Transcribe the data exactly. Pictures stay out.

━━━━━━━━━━━━━━━━

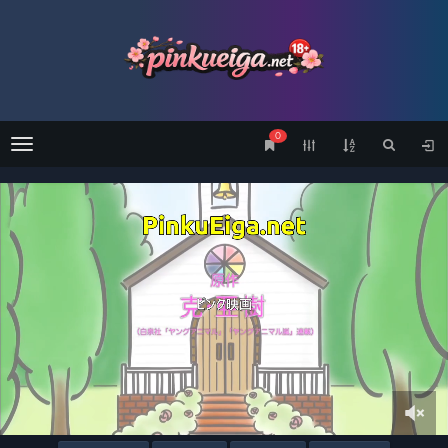
0
Menu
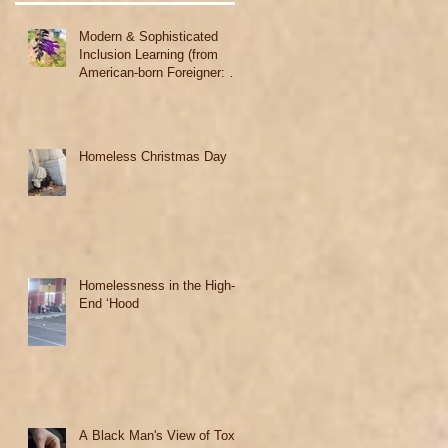
Modern & Sophisticated
Inclusion Learning (from
American-born Foreigner: A
Black Woman's Story)
Homeless Christmas Day
Homelessness in the High-
End ‘Hood
A Black Man's View of Toxic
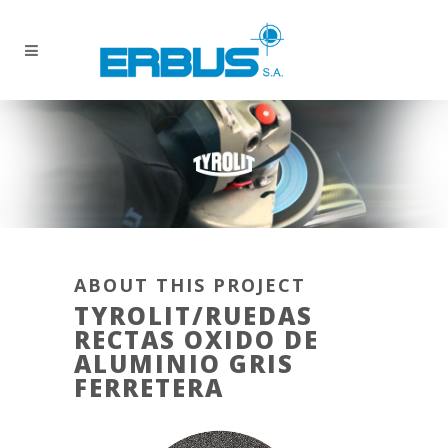
ABOUT THIS PROJECT
TYROLIT/RUEDAS
RECTAS OXIDO DE
ALUMINIO GRIS
FERRETERA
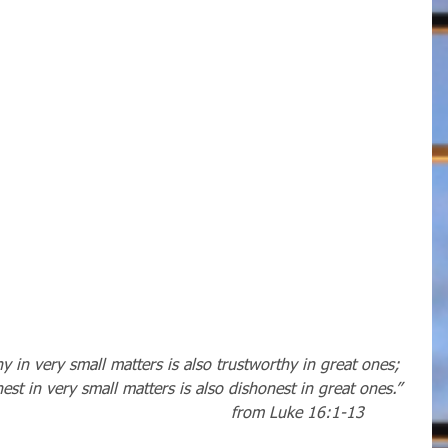
 in very small matters is also trustworthy in great ones; 
st in very small matters is also dishonest in great ones.”
from Luke 16:1-13          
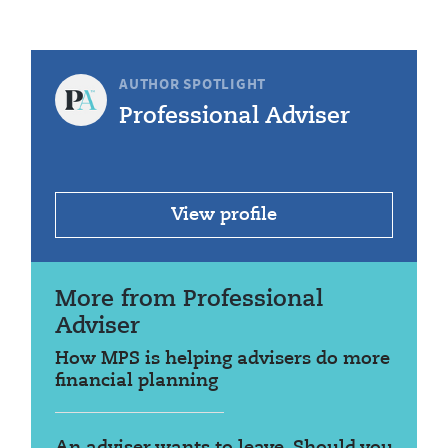
AUTHOR SPOTLIGHT
Professional Adviser
View profile
More from Professional
Adviser
How MPS is helping advisers do more
financial planning
An adviser wants to leave. Should you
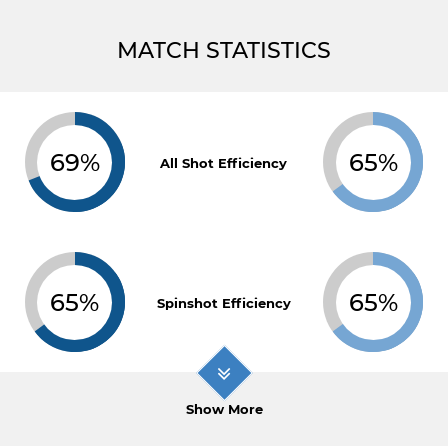
MATCH STATISTICS
69%
65%
All Shot Efficiency
65%
65%
Spinshot Efficiency
Show More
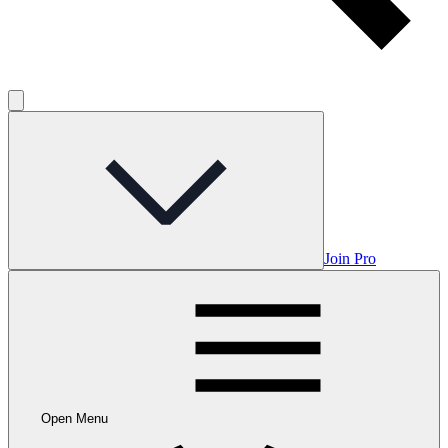
Join Pro
Open Menu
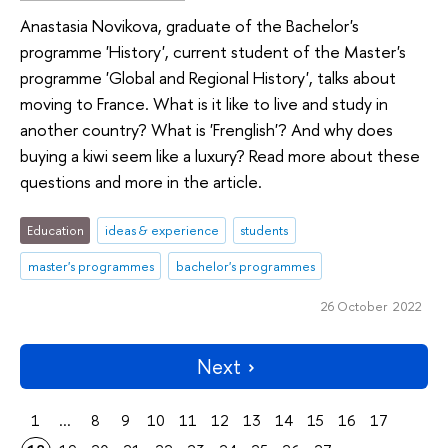
Anastasia Novikova, graduate of the Bachelor's
programme 'History', current student of the Master's
programme 'Global and Regional History', talks about
moving to France. What is it like to live and study in
another country? What is 'Frenglish'? And why does
buying a kiwi seem like a luxury? Read more about these
questions and more in the article.
Education
ideas & experience
students
master's programmes
bachelor's programmes
26 October 2022
Next
1
...
8
9
10
11
12
13
14
15
16
17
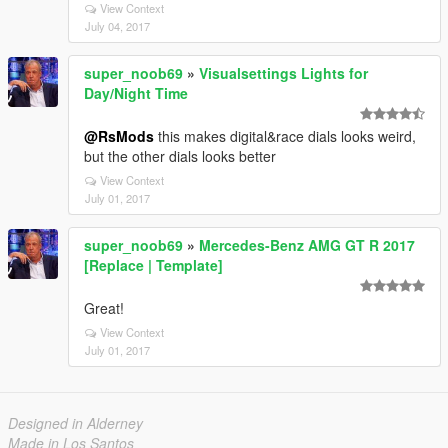
View Context
July 04, 2017
super_noob69
»
Visualsettings Lights for
Day/Night Time
@RsMods
this makes digital&race dials looks weird,
but the other dials looks better
View Context
July 01, 2017
super_noob69
»
Mercedes-Benz AMG GT R 2017
[Replace | Template]
Great!
View Context
July 01, 2017
Designed in Alderney
Made in Los Santos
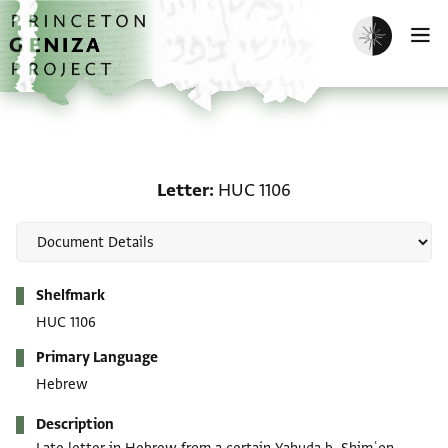
Skip to main content
home
Enable dark m
O
Letter: HUC 1106
Letter
HUC 1106
Metadata
Shelfmark
HUC 1106
Primary Language
Hebrew
Description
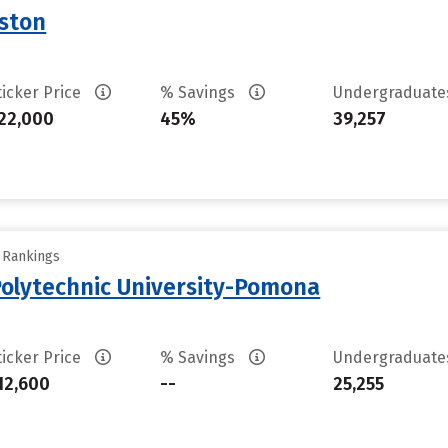
uston
ticker Price
% Savings
Undergraduat
22,000
45%
39,257
y Rankings
 Polytechnic University-Pomona
ticker Price
% Savings
Undergraduat
12,600
--
25,255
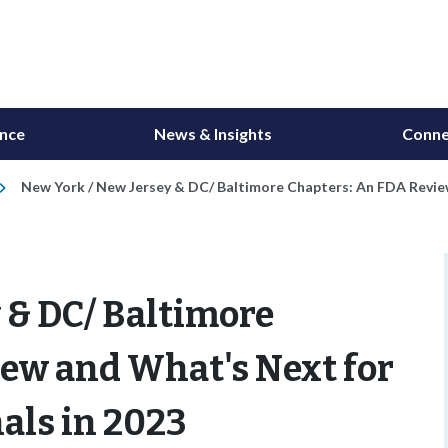
ance
News & Insights
Conne
New York / New Jersey & DC/ Baltimore Chapters: An FDA Review
 & DC/ Baltimore
iew and What's Next for
als in 2023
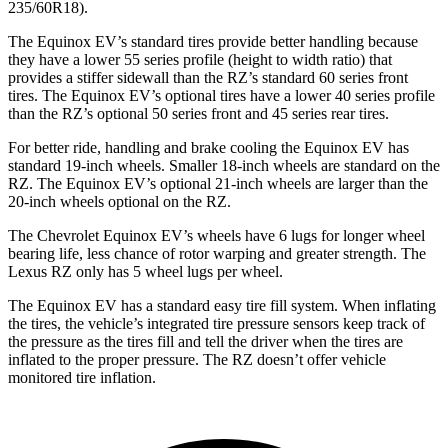
235/60R18).
The Equinox EV’s standard tires provide better handling because
they have a lower 55 series profile (height to width ratio) that
provides a
stiffer sidewall than the RZ’s standard 60 series front
tires. The Equinox EV’s optional tires have a lower 40 series profile
than the RZ’s optional 50 series front and 45 series rear tires.
For better ride, handling and brake cooling the Equinox EV has
standard 19-inch wheels. Smaller 18-inch wheels are standard on the
RZ. The Equinox EV’s optional 21-inch wheels are larger than the
20-inch wheels optional on the RZ.
The Chevrolet Equinox EV’s wheels have 6 lugs for longer wheel
bearing life, less chance
of rotor warping and greater strength. The
Lexus RZ only has 5 wheel lugs per wheel.
The Equinox EV has a standard easy tire fill system. When inflating
the tires, the vehicle’s integrated tire pressure sensors keep track of
the pressure as the tires fill and tell the driver when the tires are
inflated to the proper pressure. The RZ doesn’t offer vehicle
monitored tire inflation.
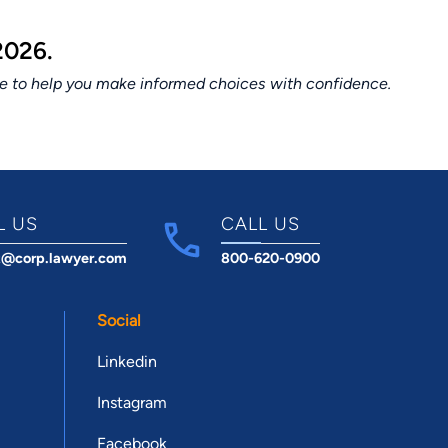
2026.
ce to help you make informed choices with confidence.
L US
CALL US
t@corp.lawyer.com
800-620-0900
Social
Linkedin
Instagram
Facebook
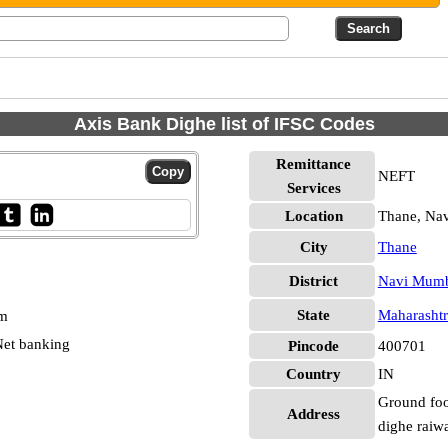
Axis Bank Dighe list of IFSC Codes
Remittance
NEFT
Services
Location
Thane, Na
City
Thane
District
Navi Mum
State
Maharashtr
pm
et banking
Pincode
400701
Country
IN
Ground foo
Address
dighe raiwa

━━━━━━━━━━━━━━━━

▶ RESPONSE TO THIS EXERCISE:
0
Menu
Modern & Sophisticated
Inclusion Learning (from
American-born Foreigner: A
Black Woman's Story)
Homeless Christmas Day
Homelessness in the High-
End ‘Hood
A Black Man's View of Toxic
ABOUT THIS PROJECT
TYROLIT/RUEDAS
RECTAS OXIDO DE
ALUMINIO GRIS
FERRETERA
 in very small matters is also trustworthy in great ones; 
st in very small matters is also dishonest in great ones.”
from Luke 16:1-13          
AUTHOR SPOTLIGHT
Professional Adviser
View profile
More from Professional
Adviser
How MPS is helping advisers do more
financial planning
An adviser wants to leave. Should you
MATCH STATISTICS
69%
65%
All Shot Efficiency
65%
65%
Spinshot Efficiency
Show More
Join Pro
Open Menu
Anastasia Novikova, graduate of the Bachelor's
programme 'History', current student of the Master's
programme 'Global and Regional History', talks about
moving to France. What is it like to live and study in
another country? What is 'Frenglish'? And why does
buying a kiwi seem like a luxury? Read more about these
questions and more in the article.
Education
ideas & experience
students
master's programmes
bachelor's programmes
26 October 2022
Next
1
...
8
9
10
11
12
13
14
15
16
17
View Context
July 04, 2017
super_noob69
»
Visualsettings Lights for
Day/Night Time
@RsMods
this makes digital&race dials looks weird,
but the other dials looks better
View Context
July 01, 2017
super_noob69
»
Mercedes-Benz AMG GT R 2017
[Replace | Template]
Great!
View Context
July 01, 2017
Designed in Alderney
Made in Los Santos
Skip to main content
home
Enable dark m
O
Letter: HUC 1106
Letter
HUC 1106
Metadata
Shelfmark
HUC 1106
Primary Language
Hebrew
Description
uston
ticker Price
% Savings
Undergraduat
22,000
45%
39,257
y Rankings
 Polytechnic University-Pomona
ticker Price
% Savings
Undergraduat
12,600
--
25,255
ance
News & Insights
Conne
New York / New Jersey & DC/ Baltimore Chapters: An FDA Review
 & DC/ Baltimore
iew and What's Next for
als in 2023
235/60R18).
The Equinox EV’s standard tires provide better handling because
they have a lower 55 series profile (height to width ratio) that
provides a
stiffer sidewall than the RZ’s standard 60 series front
tires. The Equinox EV’s optional tires have a lower 40 series profile
than the RZ’s optional 50 series front and 45 series rear tires.
For better ride, handling and brake cooling the Equinox EV has
standard 19-inch wheels. Smaller 18-inch wheels are standard on the
RZ. The Equinox EV’s optional 21-inch wheels are larger than the
20-inch wheels optional on the RZ.
The Chevrolet Equinox EV’s wheels have 6 lugs for longer wheel
bearing life, less chance
of rotor warping and greater strength. The
Lexus RZ only has 5 wheel lugs per wheel.
The Equinox EV has a standard easy tire fill system. When inflating
the tires, the vehicle’s integrated tire pressure sensors keep track of
the pressure as the tires fill and tell the driver when the tires are
inflated to the proper pressure. The RZ doesn’t offer vehicle
monitored tire inflation.
2026.
ce to help you make informed choices with confidence.
L US
CALL US
t@corp.lawyer.com
800-620-0900
Social
Linkedin
Instagram
Facebook
Axis Bank Dighe list of IFSC Codes
Remittance
NEFT
Services
Location
Thane, Na
City
Thane
District
Navi Mum
State
Maharashtr
pm
et banking
Pincode
400701
Country
IN
Ground foo
Address
dighe raiwa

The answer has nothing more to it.